LOBET: Now, even in good times, the state doesn’t pay to replant after a fire. The practice is to just let things grow back. Foresters at Cuyamaca Rancho State Park wanted to try a novel ecological approach, replanting small “islands” of trees and hoping these would eventually reseed the park. Facing unpredictable fire seasons and the toughest economic times in memory, they turned to a non-profit. Scott Steen works with the American Forests, which funds reforestation.

STEEN: This is a really interesting pilot project for us. In this case, nature wasn’t running its course, you weren’t seeing the regeneration you would expect. And it’s an important ecosystem and it’s also a park. And it’s a park that’s been an important part of this region for a long time. I think a lot of people grew up coming to this park.

LOBET: The timing for this idea was also fortunate. The State of California had recently pressed ConocoPhillips about one of its refineries that was set to increase CO2 emissions. The company agreed to pay $2.8 million dollars toward reforestation. Those dollars were channeled through American Forests, together with funds from Shari Boyer's Good Solutions Group to fund the replanting here, 880 acres so far.

[BIRD SOUNDS IN THE FOREST]

LOBET: But these efforts are not enough to head off the first parks closures in the history of the State of California. The Parks Department is actively looking for cities, counties and non-profits that might be willing to take over whole parks, but it expects many to close. Mike Wells says that will change lives.

WELLS: You know I’ve probably have seen tens of thousands of school kids come through state parks as part of field trips. And then they come back with their parents. And [pause] I think it’s, you know, very important to kind of create that bond so that people appreciate the natural world. And especially young people that are into their video games, and they go to school, which is a completely artificial environment. And then their parents take them to dance lessons or a soccer field, which is also an artificial environment and they never really develop that bond to the natural world. So, I think that’s probably the most important thing that state parks do.

[BIRD SOUNDS]

LOBET: Or won’t do, if tens of thousands of visitors lose access to parks near them slated to close in July 2012. For Living on Earth, I’m Ingrid Lobet in Los Angeles.
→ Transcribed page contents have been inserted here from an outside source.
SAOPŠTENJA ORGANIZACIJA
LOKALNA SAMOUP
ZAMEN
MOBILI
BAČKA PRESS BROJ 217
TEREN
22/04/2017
GELLERMAN: Now Ingrid, stay with me for a moment, OK?

LOBET: Sure.

GELLERMAN: About closing these parks - how does California actually do that? Can the State Parks Department just lock the gates and walk away?

LOBET: Well, that’s what the parks department is looking at. For some parks they may not be able to do that, one reason would be - if they’ve received federal funds for certain parks, they may have to keep those open some minimal time. They’re looking at maybe one day a week.

GELLERMAN: What about people just hanging out or taking up residence in a State Park that’s closed?

LOBET: Yeah, that’s one interesting thing is they are actually considering leaving the parks open, since, as you say, it could be more convenient for homeless people or for criminal activity if the parks were locked. So one thing the parks department says it’s considering is, you know, many parks have a dedicated group of park supporters, they’ll often be called ‘Friends of X,Y,Z Park’- people who have been going to that park regularly for years - they could ask these groups of volunteers to keep an eye on the park and report if there is any suspicious activity, which would then become the problem of the police or the sheriff’s department.

GELLERMAN: What about maintenance, who does the maintenance or do they just stop?

LOBET: There wouldn’t be any more maintenance. That’s where a lot of the savings comes from, along with staffing. And in a few cases, these local groups might actually have the wherewithal to keep the park open and take over daily operations, but surely there won’t be groups with that kind of time and money for every park. Probably not even a majority unless people really make a leap in their commitment.

GELLERMAN: Well, thank you very much, Ingrid.

LOBET: You’re welcome!

GELLERMAN: Ingrid Lobet is Living on Earth’s West Coast Bureau Chief.